Viewers who want to see and hear Florent himself will not be disappointed. He’s there, recalling how he responded to the news in 1987 that he was positive and how he decided to go public with it. He talks about how the Meat Market changed since he first opened the place. He talks about his partnership in the group that owns the decommissioned fireboat John J. Harvey and how the boat supplied the water for the Fire Department response to the World Trade Center attack.

“I’m glad I’m being kicked out,” Florent says in the film. “I’m being kicked forward.”

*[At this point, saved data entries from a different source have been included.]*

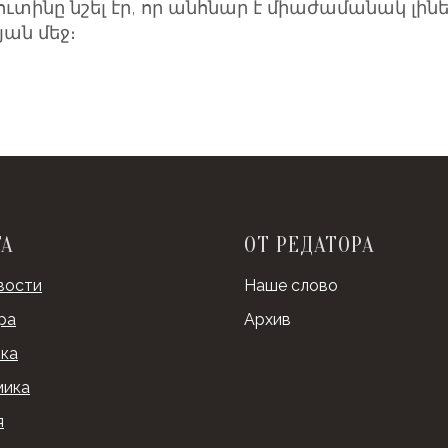
տինը նշել էր, որ անհնար է միաժամանակ լինե
յան մեջ։
ТА
ОТ РЕДАТОРА
вости
Наше слово
ра
Архив
ка
мика
я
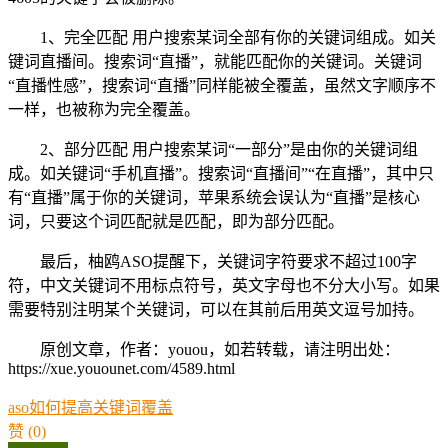
1、完全匹配 用户搜索某词全部有你的关键词组成。如关
键词直播间。搜索词“直播”，就能匹配你的关键词。关键词
“直播性感”，搜索词“直播”同样能被全覆盖，虽然文字顺序不
一样，也被称为完全覆盖。
2、部分匹配 用户搜索某词“一部分”是由你的关键词组
成。如关键词“手机直播”。搜索词“直播间”“在直播”，其中只
有“直播”属于你的关键词，苹果系统会误认为“直播”是核心
词，只要这个词匹配就是匹配，即为部分匹配。
最后，柚鸥ASO提醒下，关键词字符要求不超过100字
符，中文关键词不用标点符号，英文字母也不分大小写。如果
需要特别注明某个关键词，可以在其前后用英文逗号加持。
原创文章，作者：youou，如若转载，请注明出处：
https://xue.youounet.com/4589.html
aso如何提高关键词覆盖
赞
(0)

At last year’s premiere, the indefatigably charming radical elaborated on that point, saying, “I’m feeling good now, so many things going on. I really was programmed the first year Florent closed to think about another restaurant, but now I want to concentrate on my artwork. I just came back from my show in Tuscany and am doing another in Amsterdam. I’m writing more, too, and I turned 57 yesterday, so now just want to enjoy life, my friends, and partner [of four years], Peter Cameron, a wonderful man. We met on Nerve.com; he’s a novelist whose book ‘City of Your Final Destination’ was filmed by James Ivory.”

Still, in “Florent: Queen of the Meat Market,” he concedes, “It was an absurd mix of people, a crazy mix. I’m going to miss it.”